Of course these women were not characters in a gothic piece of fiction, it was very real and none of them were all evil or all good. There should never be a Team Mary or Team Harriet. Harriet continues to appear in Percy’s poetry and it is believed he was deeply affected by her death. All these people were so young – rebellious teenagers – influenced by the heady world of radical Enlightenment.
As for Mary Shelley herself, the years following her great escape with Percy and Claire were filled with tragedy and financial hardship. She was devastated by the loss of two children, they had returned to England to hide Claire’s unmarried pregnancy, her father wouldn’t talk to her and Percy continued his adulterous habits. It is likely Fanny’s death hit her hard as the sisters, despite events, were close and Fanny had comforted her after the loss of her child.

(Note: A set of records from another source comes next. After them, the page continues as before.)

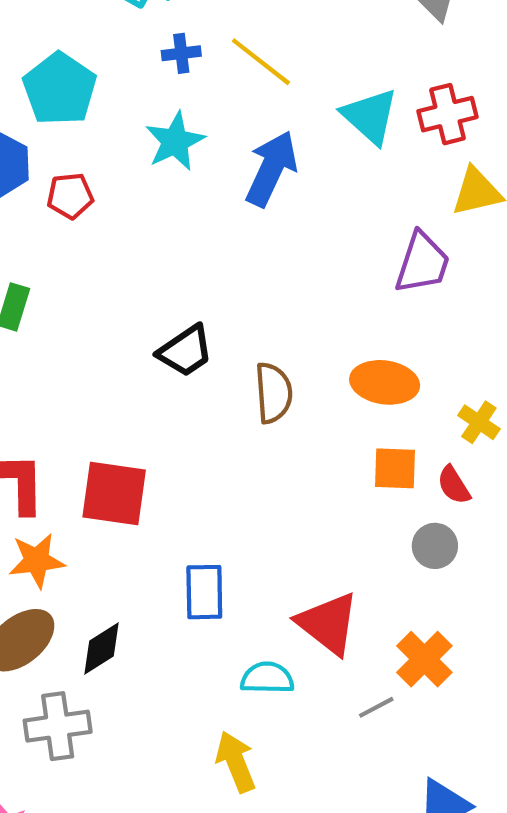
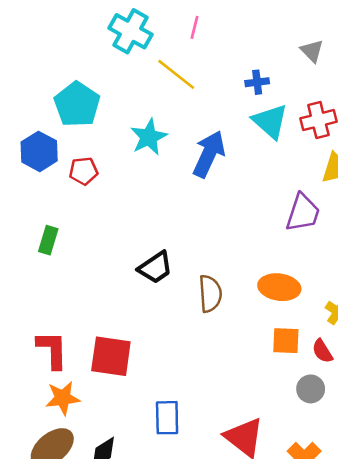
blue cross: (181, 53) -> (257, 82), moved
yellow line: (261, 62) -> (176, 74), moved

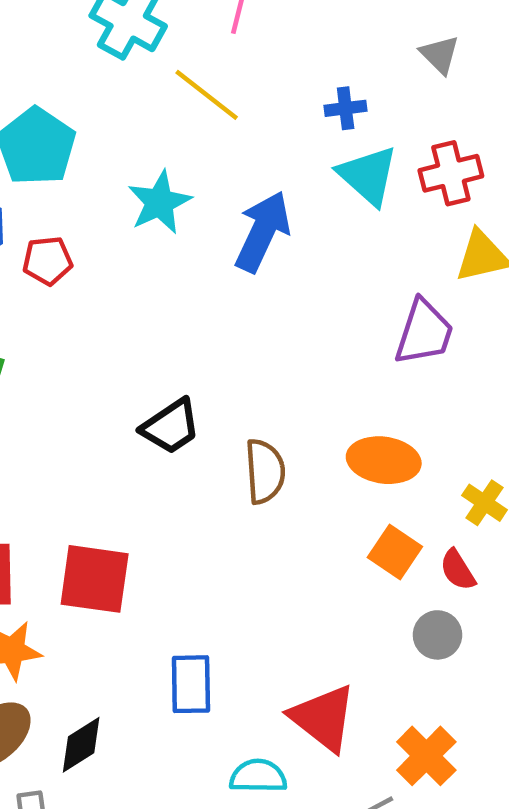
orange square: (286, 341) -> (395, 552), turned 32

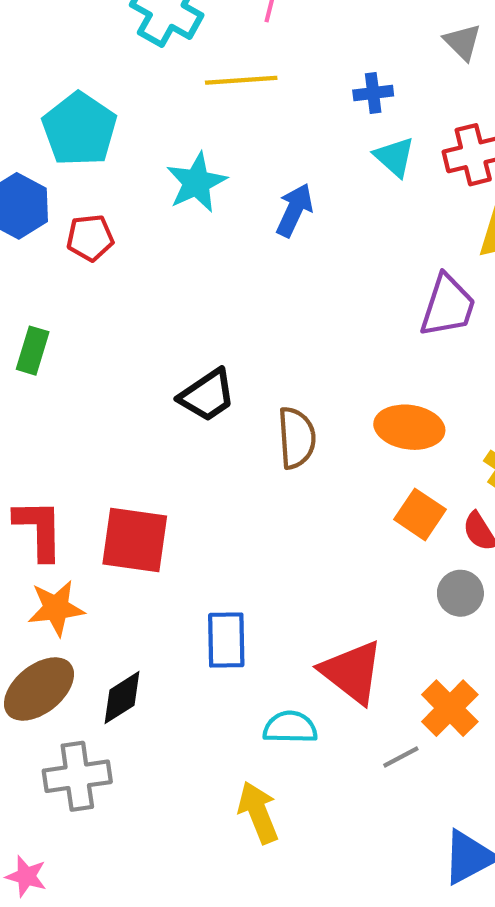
yellow line: (207, 95) -> (241, 80), turned -42
cyan triangle: (368, 175) -> (394, 157), size x0.7
blue arrow: (263, 232) -> (294, 210), size x0.7

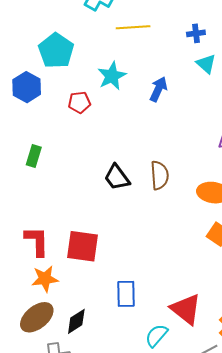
red pentagon: (90, 238) -> (79, 102), moved
black trapezoid: (207, 395) -> (117, 177), turned 88
brown semicircle: (297, 438) -> (159, 175), moved
cyan semicircle: (290, 727) -> (156, 336), turned -50

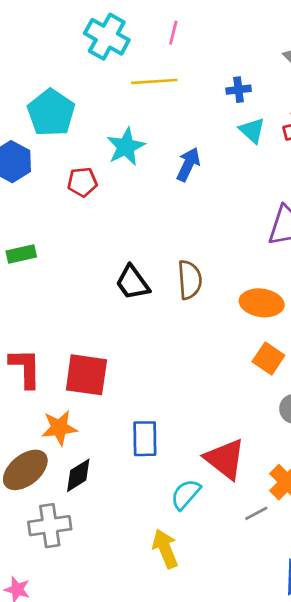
green rectangle: (34, 156) -> (21, 254), turned 60
orange star: (45, 279) -> (59, 428), moved

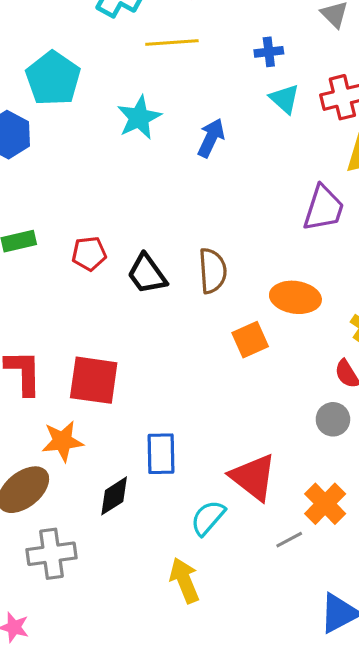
red pentagon: (82, 182) -> (89, 254), moved
orange square: (268, 359) -> (250, 340), moved, turned 32
black diamond: (78, 475) -> (114, 496), moved

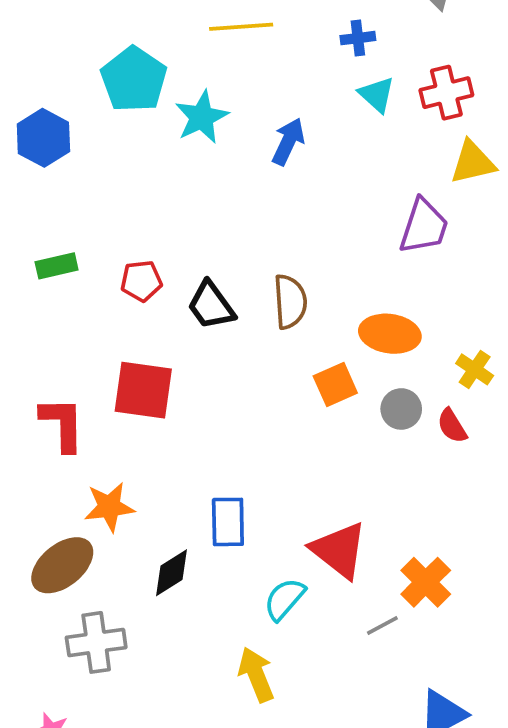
cyan pentagon: (53, 78) -> (134, 79), moved
red square: (94, 380) -> (143, 390), moved
gray circle: (333, 419) -> (401, 409), moved

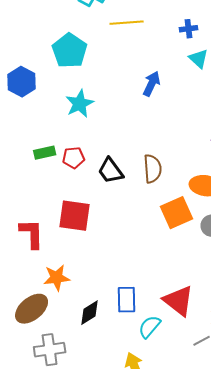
cyan star: (202, 117) -> (80, 104), moved
green rectangle: (57, 266) -> (45, 153), moved
orange square: (335, 384) -> (177, 213), size x1.4
blue rectangle: (228, 522) -> (127, 300), moved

One can only imagine how she processed so much loss. Her lack of reaction to Fanny’s and Harriet’s deaths may well have been a paralysing type of numbness or fear of scandal ruining her family who were already living precariously.
Alas there was no happy ending for Mary either as Percy himself drown
ed in a boating accident in 1822. Now a single mother, she managed to earn money writing to support her son – Percy’s family wouldn’t help and it is thanks to her continued promotion of Shelley’s work that, for all his faults, we can read his amazing poetry. Her other novels such as Mathilde, though lesser known, are considered classics.

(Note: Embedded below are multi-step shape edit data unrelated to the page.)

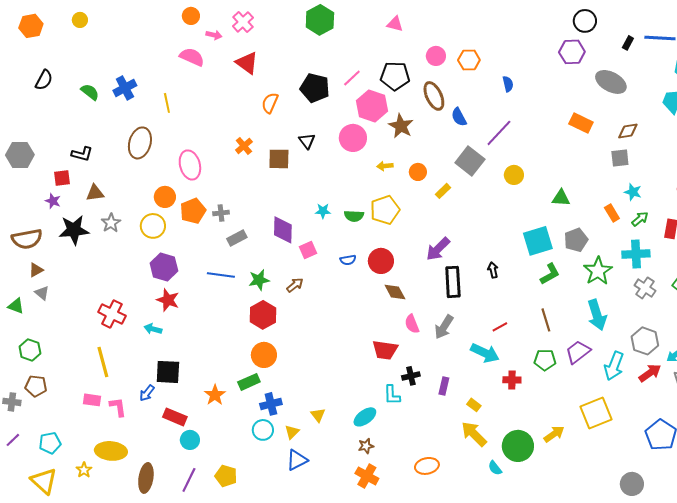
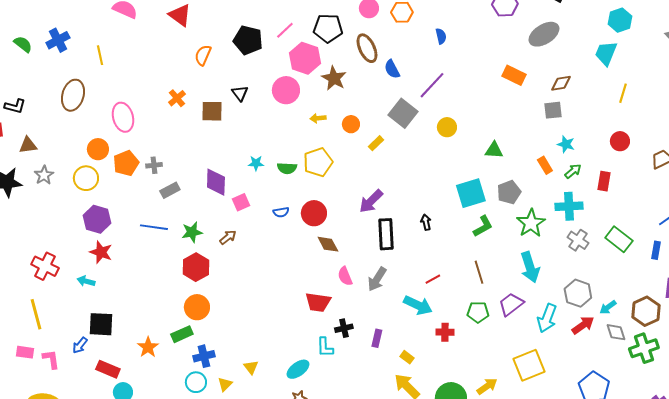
gray ellipse: (611, 82) -> (544, 34), turned -60

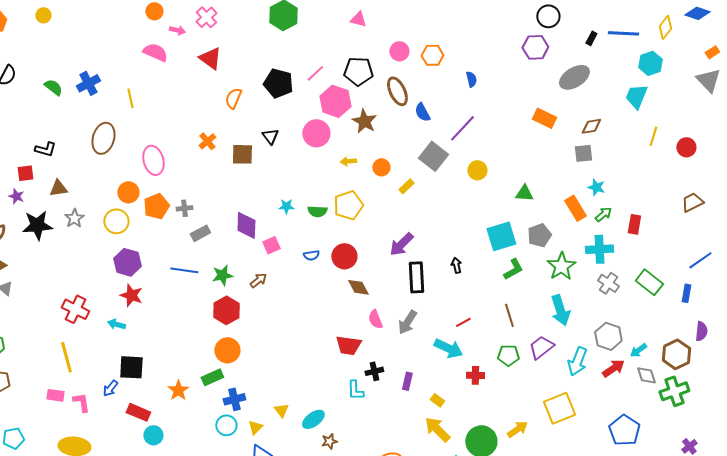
red circle: (620, 141) -> (686, 147), moved
orange rectangle: (545, 165) -> (575, 208), size x1.4
cyan ellipse: (298, 369) -> (313, 419), moved

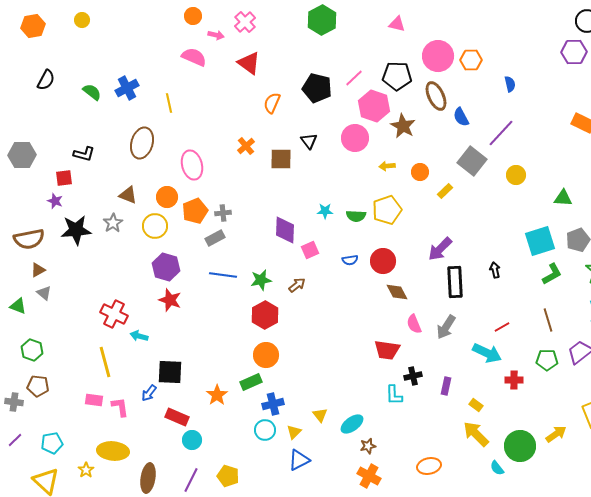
pink circle: (399, 51) -> (438, 56), size x1.6
brown triangle: (58, 188) -> (128, 195), moved, turned 30
gray rectangle: (200, 233) -> (215, 238), moved
cyan arrow: (116, 324) -> (139, 336), moved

Mary Willcocks, aka Princess Caraboo (1791–1864)
Mary Willcocks was a Victorian journalist’s dream. She sold newspapers as a mysterious ‘oriental’ princess and made even more headlines as the trickster who successfully hoodwinked the gullible upper classes.
The Victorians were fascinated by the ‘Orient’ and loved curling up to an exotic story of the lesser people who lived in a land far, far away. These idealised, inventive ideas were manna to Mary Willcocks when she burst into their lives one day as Princess Caraboo.
She was found wandering destitute in a small town near Bristol. Petite, pretty and wearing a black scarf, turban-style, on her head, she spoke in a strange language and was taken to the county’s magistrate Samuel Worral at his home in the awe-inspiring Knole Park. The benevolent Mrs Elizabeth Worral took her to a nearby inn but the next day the owner reported strange behaviour. She wouldn’t sleep on the floor and performed some bizarre rituals. It was quite the mystery and captivated Elizabeth Knowles, who brought her home.
News of this exotic creature spread and many gentlemen and ‘experts’ came to investigate. She delighted them with strange practices: fasting on a Tuesday; only eating certain food; praying over cups of tea (no matter how deeply an English person may involve themselves in a fraud, they will never pass up a cup of tea); and, their favourite, swimming naked.